Źródło: Corbis Historical

To, co miało budzić refleksje na temat związków i stało się jednym z fundamentów kina artystycznego lat 70., już na początku spotkało się z oskarżeniami o obsceniczność i brak szacunku dla przedstawiania intymności. Sceny seksu, w tym ta szczególnie kontrowersyjna z użyciem masła, stały się przedmiotem publicznej debaty, wywołując oburzenie. Ale też fascynację. To właśnie te momenty, pełne surowości i autentyzmu, sprawiły, że film zyskał miano kultowego. Po latach wyszło jednak na jaw, że największym problemem filmu było nie to, w jaki sposób ukazywał relacje międzyludzkie, lecz to, co działo się za jego kulisami.

Bertolucci i "Ostatnie tango w Paryżu". Od nagród do problemów z prawem

Początkowy sukces "Ostatniego tanga w Paryżu" nie był wolny od cienia skandalu, który nie omijał ani samego filmu, ani jego reżysera. Bernardo Bertolucci zyskał sławę, ale równocześnie zmierzył się z ogromnymi problemami prawnymi. Po premierze filmu we Francji reżyser znalazł się na celowniku cenzury. Film został zakazany w wielu krajach. "Ostatnie tango w Paryżu" było szeroko dyskutowane w kontekście jego brutalnych scen erotycznych. Pojawiał się oskarżenia o przekroczenie granic dobrego smaku i przyzwoitości.

W wyniku zarzutów o przekroczenie granic moralności w filmie, w 1976 roku Bertolucci stracił obywatelstwo włoskie. Wówczas temat wykorzystania aktorki na planie nie był jeszcze szeroko znany. Dopiero po latach, Maria Schneider ujawniła w wywiadach, jak traumatyczne były kulisy realizacji filmu, zwłaszcza kontrowersyjnej sceny gwałtu.

Czytaj też: Ewa Puszczyńska produkuje serial fabularny dla platformy Max! O czym opowie "Piekło kobiet"?

"Ostatnie tango w Paryżu". Maria Schneider ujawniła prawdę po latach

Kontrowersje wokół "Ostatniego tanga w Paryżu" nie cichły z biegiem lat, ale kluczowym momentem, który zmienił postrzeganie dzieła, było gorzkie wyznanie Marii Schneider. Po wielu latach milczenia, aktorka, która w filmie zagrała główną rolę obok Marlona Brando, ujawnia dramatyczne kulisy swojej pracy na planie.

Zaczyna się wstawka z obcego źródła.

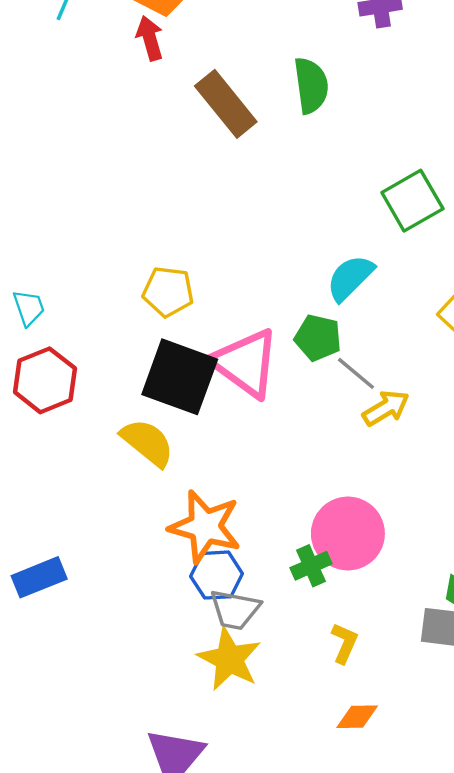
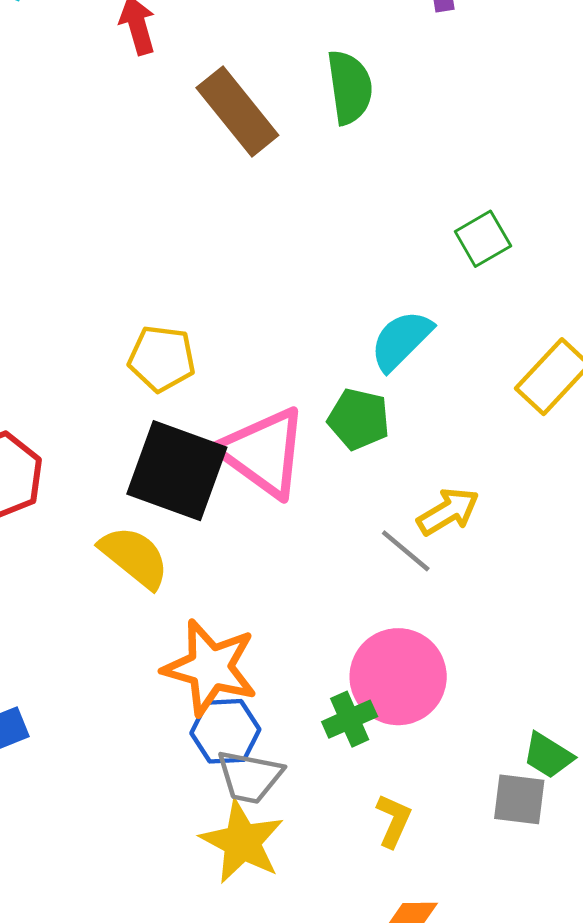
green square: (412, 201) -> (483, 239), size x0.7
gray line: (356, 373) -> (406, 551), moved

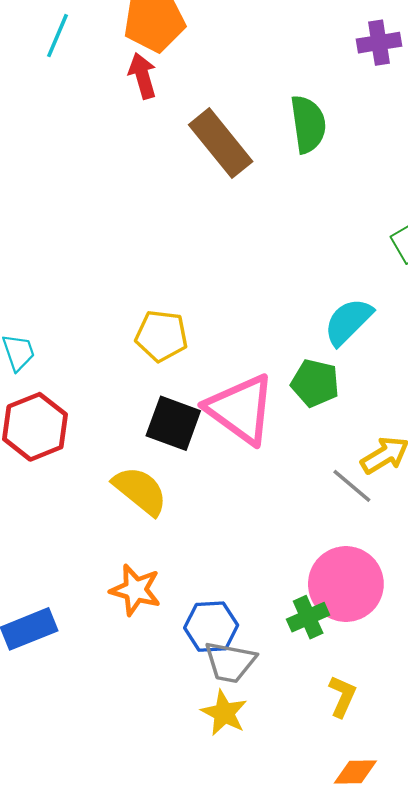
black square: (177, 471) -> (173, 423), size x0.7
orange star: (210, 668) -> (135, 590), moved, size x0.7
yellow star: (242, 842) -> (224, 713), size x0.7

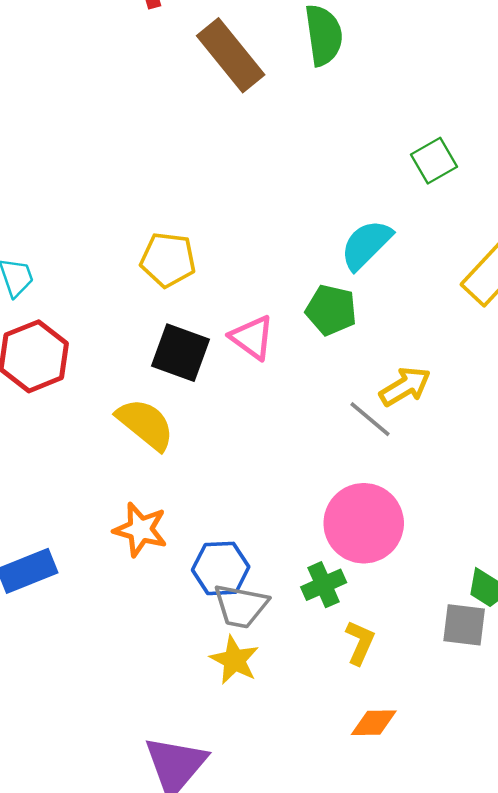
pink triangle: (241, 409) -> (252, 338), size x0.6
green cross: (308, 617) -> (324, 585), moved

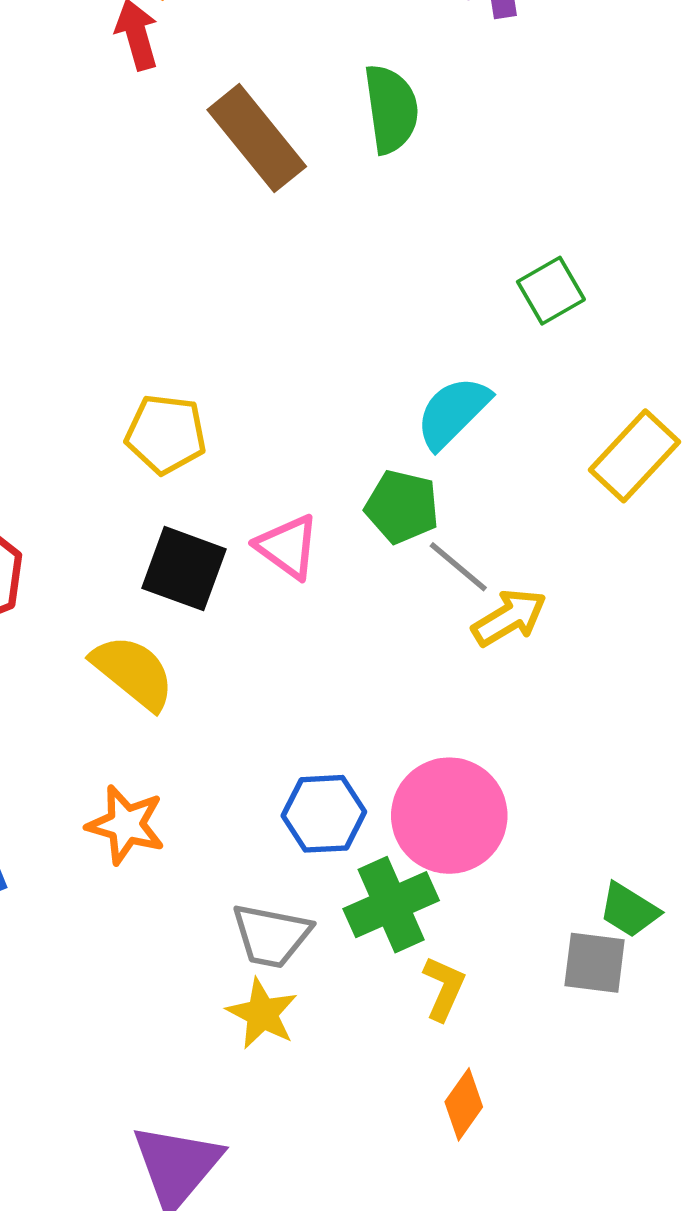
gray line: (370, 419) -> (458, 567), moved
blue hexagon: (221, 568) -> (324, 814), moved
green cross: (324, 585) -> (391, 905), size x1.4
orange diamond: (374, 723) -> (464, 1104), turned -54

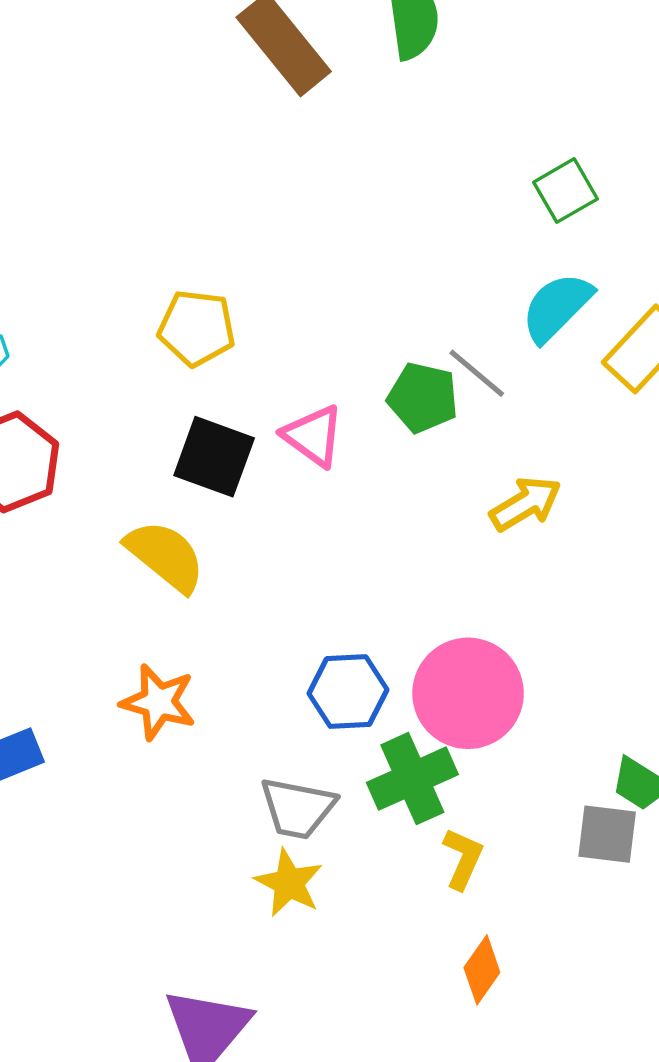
cyan semicircle: (453, 412) -> (557, 307), moved
gray line: (458, 567) -> (477, 373), moved

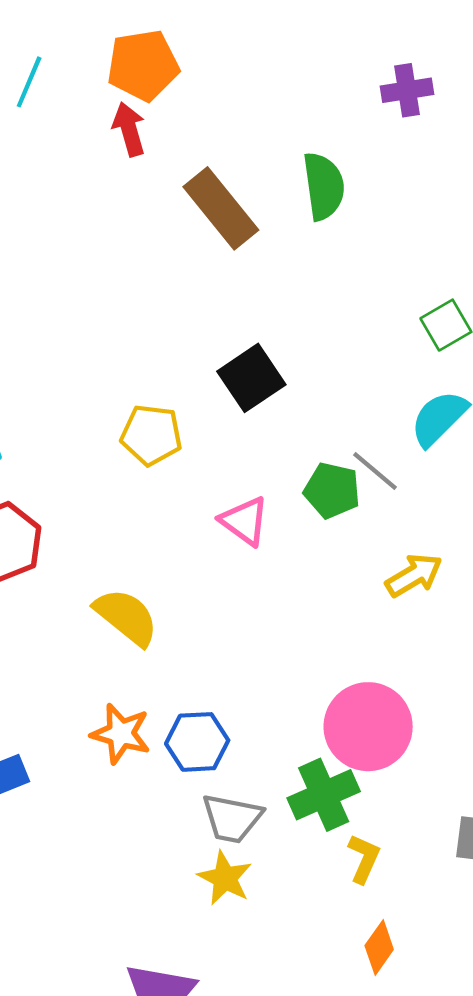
black square: (214, 457) -> (251, 378), moved, turned 36
blue hexagon: (348, 692) -> (197, 742), moved

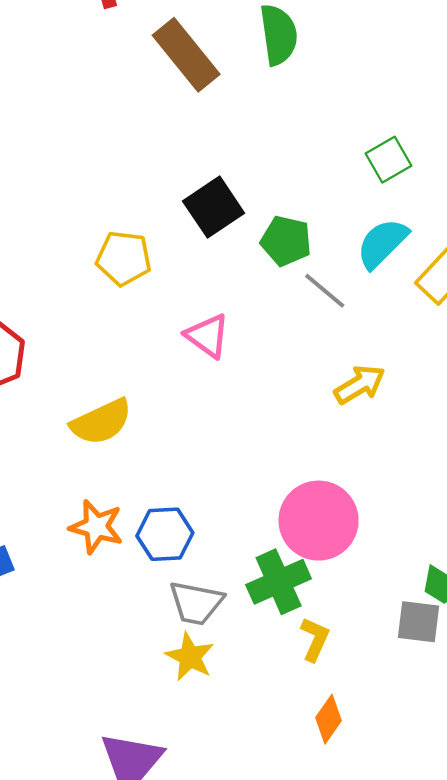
green pentagon: (332, 490) -> (286, 241), moved
yellow semicircle: (126, 617) -> (101, 422), turned 116

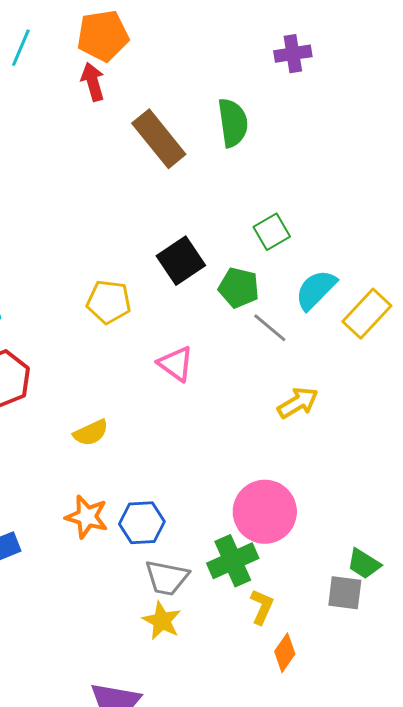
green square: (388, 160) -> (272, 232), moved
yellow semicircle: (101, 422) -> (91, 433), size x0.7
orange diamond: (329, 719) -> (285, 653), moved

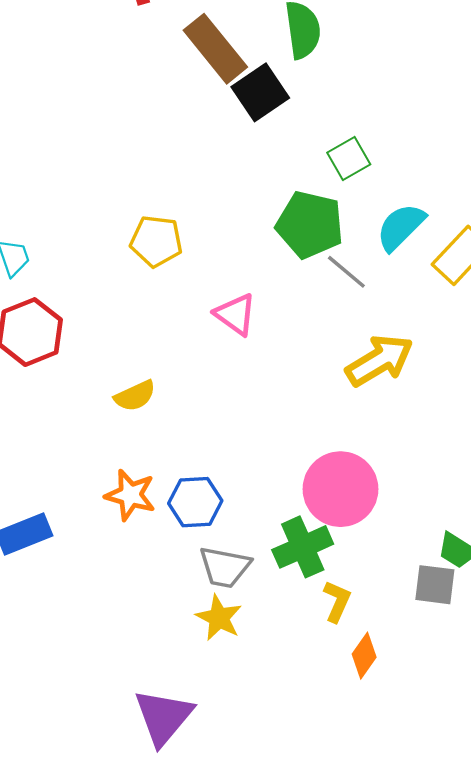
black square: (181, 261) -> (260, 92), moved
green pentagon: (239, 288) -> (310, 225), size x1.4
yellow arrow: (298, 403) -> (379, 360), size x1.4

W 2007 roku, w ekskluzywnym wywiadzie dla Daily Mail, gwiazda filmu wyjawiła, że scena gwałtu z użyciem masła jako lubrykantu, nie znajdowała się w oryginalnym scenariuszu, a 19-letnia wówczas aktorka została nią zaskoczona w trakcie realizacji. Zgodnie z relacją aktorki, Brando "zaimprowizował" ją na planie w zmowie z reżyserem.

W trakcie tej sceny, mimo że to, co robił Marlon, nie było prawdziwe, moje łzy były. Szczerze mówiąc, czułam się upokorzona. W pewnym sensie zgwałcona zarówno przez Brando, jak i Bertolucciego. Po scenie Marlon nie pocieszył mnie ani nie przeprosił. Na szczęście było tylko jedno ujęcie
- wspominała Schneider.
"Ostatnie tango w Paryżu"
"Ostatnie tango w Paryżu"
Źródło: Bettmann

Bertolucci nigdy nie pożałował swojej decyzji. "Chciałem zobaczyć jej reakcję jako dziewczyny, a nie aktorki"

Bernardo Bertolucci również nie czuł się zobowiązany do przeprosin. Nawet w 2013 roku wciąż utrzymywał, że choć scena ta mogła być przykra dla nastolatki, nie żałuje swojej decyzji.

Jedliśmy z Marlonem śniadanie na podłodze, gdzie kręciliśmy film. Była tam bagietka i masło, i od razu obydwaj pomyśleliśmy o tym samym. W pewien sposób byłem okropny dla Marii, bo nic jej nie powiedziałem. Nie chciałem jednak, aby Maria odgrywała swoje upokorzenie, swój gniew. Chciałem zobaczyć jej reakcję jako dziewczyny, a nie aktorki. Czuję się za to bardzo winny, ale nie żałuję. Czasami, żeby robić kino, osiągnąć coś, musimy być całkowicie wolni
- powiedział w rozmowie z włoską telewizją.
Bertolucci na planie "Ostatniego tanga w Paryżu"
Bertolucci na planie "Ostatniego tanga w Paryżu"
Źródło: Sygma

Świat kina bojkotuje "Ostatnie tango w Paryżu"

Wielu znanych i cenionych przedstawicieli hollywoodzkiego świata filmu wyraziło publiczne oburzenie po ujawnieniu kulis pracy Marii Schneider na planie "Ostatniego tanga w Paryżu". Jessica Chastain, Anna Kendrick, Evan Rachel Wood czy Chris Evans otwarcie potępili zarówno Bernarda Bertolucciego, jak i Marlona Brando, który zgodził się na kontrowersyjną scenę bez wiedzy aktorki. Zszokowani tym, co spotkało wówczas 19-letnią Schneider, apelowali o odebranie włoskiemu reżyserowi wszystkich zdobytych przez lata nagród. Niektórzy domagali się również postępowania sądowego.

Do wszystkich osób, które kochają ten film: patrzycie, jak 48-latek gwałci 19-letnią dziewczynę. Reżyser zaplanował atak. Jest mi niedobrze
- pisała wówczas na platformie X Jessica Chastain.

Wciąż jednak pojawiają się także głosy, że nie powinno się odbierać dziełu jego statusu legendy i oddzielać efekt końcowy od tego, co wydarzyło się na planie.

Maria Schneider nigdy nie pozbierała się po tym traumatycznym przeżyciu. Nigdy więcej nie zagrała też w scenie nagości. Zmagała się z uzależnieniem od narkotyków i depresją, które nasiliły się po rozgłosie, jaki przyniósł jej ten film. Zmarła w 2011 roku w wieku 58 lat.